Only one stretch of the records below is wanted: the lines from the one holding "至近距離にポケストップがたくさんあります。" through the one holding "近くにいるポケモンはこんな感じでした。". Return it exactly, both ends included.

RECORDS FOR THE EXERCISE section start

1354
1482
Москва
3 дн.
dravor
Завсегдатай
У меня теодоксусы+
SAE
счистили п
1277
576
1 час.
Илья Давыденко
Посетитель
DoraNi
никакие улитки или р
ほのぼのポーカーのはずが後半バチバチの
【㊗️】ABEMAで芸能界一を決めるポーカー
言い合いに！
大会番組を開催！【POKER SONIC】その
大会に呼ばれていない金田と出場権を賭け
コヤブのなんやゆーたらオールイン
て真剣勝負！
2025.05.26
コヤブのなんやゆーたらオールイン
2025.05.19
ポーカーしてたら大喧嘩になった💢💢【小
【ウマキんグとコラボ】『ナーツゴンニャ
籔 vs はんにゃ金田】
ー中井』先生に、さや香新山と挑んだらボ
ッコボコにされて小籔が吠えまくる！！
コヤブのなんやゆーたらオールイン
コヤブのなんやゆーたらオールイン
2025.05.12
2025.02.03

RECORDS FOR THE EXERCISE section end
RECORDS FOR THE EXERCISE section start

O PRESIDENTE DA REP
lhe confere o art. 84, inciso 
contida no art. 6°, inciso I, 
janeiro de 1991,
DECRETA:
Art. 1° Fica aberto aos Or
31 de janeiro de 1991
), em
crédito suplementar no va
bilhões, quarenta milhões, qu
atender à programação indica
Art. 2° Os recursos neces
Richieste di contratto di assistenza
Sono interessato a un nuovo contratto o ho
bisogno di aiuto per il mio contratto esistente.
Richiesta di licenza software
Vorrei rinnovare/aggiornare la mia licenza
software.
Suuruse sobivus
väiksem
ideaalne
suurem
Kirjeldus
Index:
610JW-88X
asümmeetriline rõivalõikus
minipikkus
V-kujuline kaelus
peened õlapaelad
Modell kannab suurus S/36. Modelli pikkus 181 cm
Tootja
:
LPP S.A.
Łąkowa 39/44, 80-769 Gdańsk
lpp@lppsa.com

RECORDS FOR THE EXERCISE section end
RECORDS FOR THE EXERCISE section start

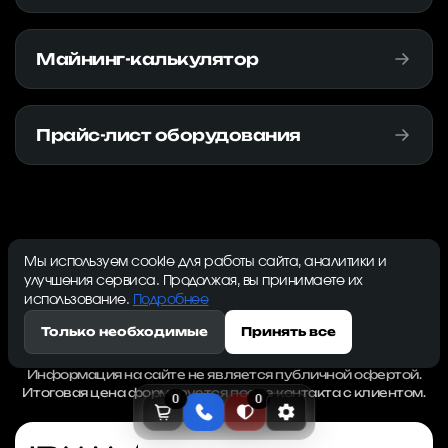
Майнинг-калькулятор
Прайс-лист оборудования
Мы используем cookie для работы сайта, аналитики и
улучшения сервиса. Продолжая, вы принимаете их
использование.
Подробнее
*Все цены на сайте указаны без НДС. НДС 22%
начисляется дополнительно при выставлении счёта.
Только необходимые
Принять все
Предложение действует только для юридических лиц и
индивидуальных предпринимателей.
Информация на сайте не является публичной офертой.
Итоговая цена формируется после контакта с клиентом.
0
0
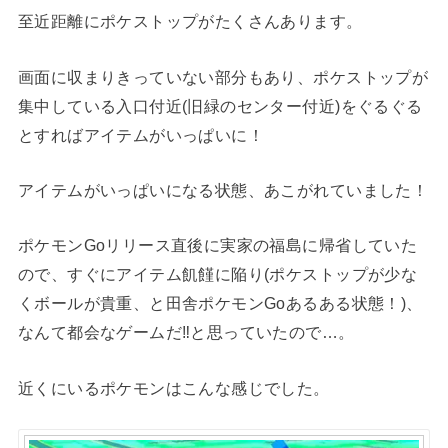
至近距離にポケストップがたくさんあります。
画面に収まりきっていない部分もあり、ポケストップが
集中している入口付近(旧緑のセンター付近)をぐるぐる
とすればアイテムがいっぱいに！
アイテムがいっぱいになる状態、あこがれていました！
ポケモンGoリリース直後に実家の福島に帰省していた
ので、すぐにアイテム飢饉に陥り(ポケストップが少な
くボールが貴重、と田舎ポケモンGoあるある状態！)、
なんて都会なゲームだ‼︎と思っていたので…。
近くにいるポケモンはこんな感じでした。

RECORDS FOR THE EXERCISE section end

EXERCISE RESULT:
至近距離にポケストップがたくさんあります。
画面に収まりきっていない部分もあり、ポケストップが
集中している入口付近(旧緑のセンター付近)をぐるぐる
とすればアイテムがいっぱいに！
アイテムがいっぱいになる状態、あこがれていました！
ポケモンGoリリース直後に実家の福島に帰省していた
ので、すぐにアイテム飢饉に陥り(ポケストップが少な
くボールが貴重、と田舎ポケモンGoあるある状態！)、
なんて都会なゲームだ‼︎と思っていたので…。
近くにいるポケモンはこんな感じでした。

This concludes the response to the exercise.